The following quotes tell of the William Bickmore family’s moves. They are from a letter written in 1856 for Christena (she herself could not write) to her sister Prudence Bagley Canfield, whom she had not seen for over thirty years. Comments and explanations are in parenthesis:

“Sister I have traveled a great deal in my life and have had many ups and downs since I left you all on the banks of the Mississippi River (when she eloped). After I left you we went to Scott County (then part of Morgan Co.) and there my oldest son was born (Gilbert, b. July 20, 1827). Then we came back to the American Bottom and lived by renting land. Here I had 3 children born. We had raised money enough to buy 160 acres of land. We bought land in Brown Co., Illinois (in Elkhorn Twp.) and here we lived until my sixth child was born. We sold out (date on deed of sale is August 1841) and moved to Hancock County, Ill. And here we lived till my 8th child was born. Here I embraced religion (LDS faith) and my family. We then (when the Mormons were driven out of Nauvoo, Ill.) moved to Des Moines Co., Iowa, where my 9th child was born. Then we went to Missouri, Holt Co. Then moved to Pottawattamie Co., Iowa. Then it was Indian Territory and but few white inhabitants in the country, all Indians, and we had to go 200 miles to white settlements for grinding our wheat. Here we made $8,000.00 (probably a church group, not the Bickmore family). We lived here till my 11th child was born, then we started across the Rocky Mountains, then we stopped in New Mexico (possibly the northern part, now Colorado), afterward set off to Utah.” (LDS Church records show they left Kanesville (Council Bluffs) Iowa in Capt. Joseph Outhouse’s 4th Company about June 10, 1852, arriving in the Great Salt Lake Valley Sept. 6. In the same train were the families of their oldest son Gilbert and William’s brother Samuel. That of his brother Isaac, which included their mother Martha, left in another train about the same time; Isaac and Martha died of cholera a few days out at Loup Ford on the Platter River. The William, Gilbert and Samuel Bickmore families were probably all together at Fillmore, Millard Co., Utah, where the first Christena letter was written Nov. 26, 1853). “Then we moved to this place (San Bernardino, Ca.) and here I am contented to live till I lay my body down to rest in the grave.”

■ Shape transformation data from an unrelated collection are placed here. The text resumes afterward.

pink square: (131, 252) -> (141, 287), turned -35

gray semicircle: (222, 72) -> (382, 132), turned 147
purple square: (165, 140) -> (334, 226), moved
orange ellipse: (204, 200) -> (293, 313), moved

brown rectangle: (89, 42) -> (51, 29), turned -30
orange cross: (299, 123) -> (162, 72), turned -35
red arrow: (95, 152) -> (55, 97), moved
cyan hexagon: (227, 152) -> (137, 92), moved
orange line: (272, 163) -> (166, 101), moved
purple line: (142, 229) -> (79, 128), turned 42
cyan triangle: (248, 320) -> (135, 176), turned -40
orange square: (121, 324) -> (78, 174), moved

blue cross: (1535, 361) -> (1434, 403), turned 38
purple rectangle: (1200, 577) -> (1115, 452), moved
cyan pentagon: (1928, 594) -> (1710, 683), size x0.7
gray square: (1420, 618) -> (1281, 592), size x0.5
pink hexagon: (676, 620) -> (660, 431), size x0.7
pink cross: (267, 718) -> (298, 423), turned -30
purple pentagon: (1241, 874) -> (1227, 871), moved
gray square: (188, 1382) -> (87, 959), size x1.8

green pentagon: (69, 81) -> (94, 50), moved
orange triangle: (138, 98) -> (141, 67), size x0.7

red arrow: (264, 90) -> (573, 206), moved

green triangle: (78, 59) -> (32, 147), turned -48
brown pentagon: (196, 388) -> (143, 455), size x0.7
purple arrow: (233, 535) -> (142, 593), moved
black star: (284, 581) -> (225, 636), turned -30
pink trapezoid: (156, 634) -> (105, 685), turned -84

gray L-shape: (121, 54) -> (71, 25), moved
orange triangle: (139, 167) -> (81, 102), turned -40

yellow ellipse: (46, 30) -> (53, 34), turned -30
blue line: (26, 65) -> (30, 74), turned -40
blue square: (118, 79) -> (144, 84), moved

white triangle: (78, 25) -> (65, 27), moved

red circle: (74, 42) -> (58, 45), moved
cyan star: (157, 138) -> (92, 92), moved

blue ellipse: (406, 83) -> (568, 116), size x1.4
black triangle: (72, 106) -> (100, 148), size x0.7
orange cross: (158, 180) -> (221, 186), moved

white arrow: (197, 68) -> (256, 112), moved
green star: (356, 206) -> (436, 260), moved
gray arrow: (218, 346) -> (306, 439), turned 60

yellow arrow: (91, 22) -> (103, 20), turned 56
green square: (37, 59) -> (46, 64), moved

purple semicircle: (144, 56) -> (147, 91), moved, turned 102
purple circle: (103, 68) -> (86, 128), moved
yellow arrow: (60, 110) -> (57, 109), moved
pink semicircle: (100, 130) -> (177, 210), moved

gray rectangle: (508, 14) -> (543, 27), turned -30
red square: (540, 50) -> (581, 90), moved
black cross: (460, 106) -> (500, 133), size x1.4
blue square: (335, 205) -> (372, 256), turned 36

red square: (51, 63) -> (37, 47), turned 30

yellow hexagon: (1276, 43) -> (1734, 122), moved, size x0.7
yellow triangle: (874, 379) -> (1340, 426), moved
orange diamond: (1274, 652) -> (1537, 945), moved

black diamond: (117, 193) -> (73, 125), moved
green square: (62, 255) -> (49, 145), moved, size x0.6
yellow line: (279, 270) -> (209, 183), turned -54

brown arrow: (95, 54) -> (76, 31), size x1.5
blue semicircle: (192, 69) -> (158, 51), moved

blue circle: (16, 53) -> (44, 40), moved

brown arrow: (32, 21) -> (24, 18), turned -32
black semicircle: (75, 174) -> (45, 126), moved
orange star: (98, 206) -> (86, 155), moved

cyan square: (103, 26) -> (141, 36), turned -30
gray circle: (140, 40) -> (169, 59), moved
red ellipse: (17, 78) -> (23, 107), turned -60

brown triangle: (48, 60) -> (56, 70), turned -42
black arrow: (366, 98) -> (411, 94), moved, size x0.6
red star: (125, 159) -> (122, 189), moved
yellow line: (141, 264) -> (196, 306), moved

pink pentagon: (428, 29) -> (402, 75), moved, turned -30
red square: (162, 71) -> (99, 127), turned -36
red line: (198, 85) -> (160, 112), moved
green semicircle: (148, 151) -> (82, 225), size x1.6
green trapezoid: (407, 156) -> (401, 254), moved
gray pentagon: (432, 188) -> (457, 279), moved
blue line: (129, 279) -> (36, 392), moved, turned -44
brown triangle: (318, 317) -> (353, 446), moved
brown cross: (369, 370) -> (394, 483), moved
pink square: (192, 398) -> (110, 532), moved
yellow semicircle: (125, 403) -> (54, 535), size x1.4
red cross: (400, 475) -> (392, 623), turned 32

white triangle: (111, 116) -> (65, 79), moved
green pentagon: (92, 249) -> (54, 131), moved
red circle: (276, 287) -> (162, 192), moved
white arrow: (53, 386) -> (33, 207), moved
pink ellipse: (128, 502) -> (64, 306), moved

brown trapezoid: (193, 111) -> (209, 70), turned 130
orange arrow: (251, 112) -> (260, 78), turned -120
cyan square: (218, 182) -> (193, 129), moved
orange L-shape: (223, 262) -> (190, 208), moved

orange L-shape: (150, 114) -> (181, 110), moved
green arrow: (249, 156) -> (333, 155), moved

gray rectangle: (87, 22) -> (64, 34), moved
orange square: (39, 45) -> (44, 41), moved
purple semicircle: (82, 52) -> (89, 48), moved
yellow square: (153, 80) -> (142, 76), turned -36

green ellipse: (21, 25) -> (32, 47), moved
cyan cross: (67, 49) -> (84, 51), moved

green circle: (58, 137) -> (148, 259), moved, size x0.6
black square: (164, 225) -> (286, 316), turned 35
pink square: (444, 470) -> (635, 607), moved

But this was not to be. When the Mormons were recalled in 1857 from outposts such as San Bernardino, the Bickmores chose to stay. They went first to El Monte near Los Angeles. The William Bickmores, several of their married children and other relatives, came north. They first came to Yolo Co. near Sacramento, but finding it too material they backtracked to Santa Cruz County. There in a corner of the Pajaro Valley near present-day Watsonville, they first camped in a side canyon among the redwoods. They are said to have had hunting dogs and lived off the land. In a few years, when one of the ranchos in the valley was broken up, they bought small farms at Corralitos. William and Christena lived first with their son, Aton; when he moved away they made their home with the daughter Mary Jane and husband Will Huntsman. They died there, Christena Sept. 11, 1880, and William in 1884. Both are buried in the IOOF (now Pioneer) Cemetery in Watsonville.